Scale–Dependent Geometry from Diffusion
[Please note: Images are not rendering right now. They’re not that good anyways lol = you’re not missing out.]
Abstract
In this note I propose a at-least-to-me-novel perspective on the notion of ‘dimension’. Inspired by physical desiderata, we start from the celebrated formulas of spectral geometry, use the short-time behavior of diffusion processes to characterize geometry. The essential project is to take turn these formulae inside-out, redeveloping a framework where the familiar geometric quantities are one limiting case of a more general ‘scale-dependent’ geometry, defined with respect to any diffusion process. Thus we develop notions of the effective dimension between two points at a given scale, and likewise for their distance. We show how these effective metrics can be derived from variational principles, and, in particular, that the thermal-distance between two points is analogous to the tempered geodesic distance when the path-length functional is taken to be the Onsager-Machlup action.
Exordium
I’m not aware that any results here are fundamentally novel - instead I hope to provide a novel perspective relating famous results. If nothing else, I hope to introduce the reader to some of the exciting results from spectral geometry, the study of which continuously surprised and delighted me.
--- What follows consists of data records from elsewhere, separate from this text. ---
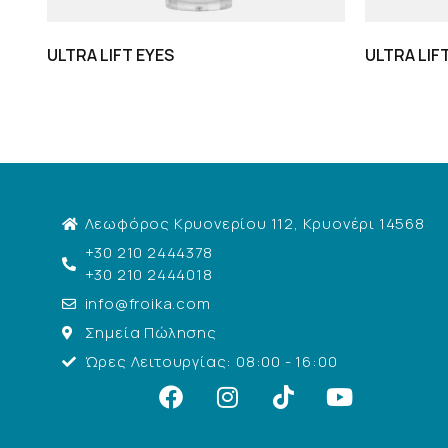
ULTRA LIFT EYES
ULTRA LIF
Λεωφόρος Κρυονερίου 112, Κρυονέρι 14568
+30 210 2444378
+30 210 2444018
info@froika.com
Σημεία Πώλησης
Ώρες Λειτουργίας: 08:00 - 16:00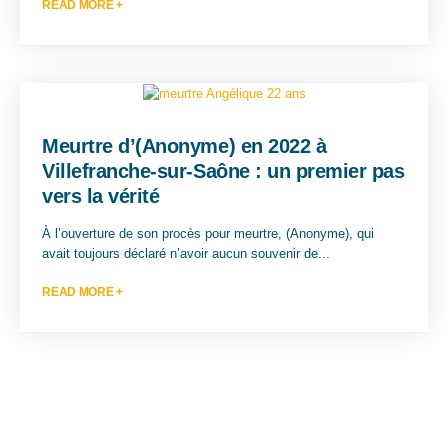
READ MORE +
Meurtre d’(Anonyme) en 2022 à
Villefranche-sur-Saône : un premier pas
vers la vérité
À l’ouverture de son procès pour meurtre, (Anonyme), qui
avait toujours déclaré n’avoir aucun souvenir de...
READ MORE +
The line of thinking which got me here is this: in physics, we often ride roughshod over the rules of mathematics - the archetypal example is assuming smoothness of whatever functions we deal with - the rationale being that 1. natura non facit saltus and 2. a ‘true’ discontinuity (a la a shockwave, and excepting more pathological Weierstrass-y things) is worthy of study, and the best way to study it is basically always going to be to smooth it by $\epsilon$ and examine the asymptotics as $\epsilon$ gets small.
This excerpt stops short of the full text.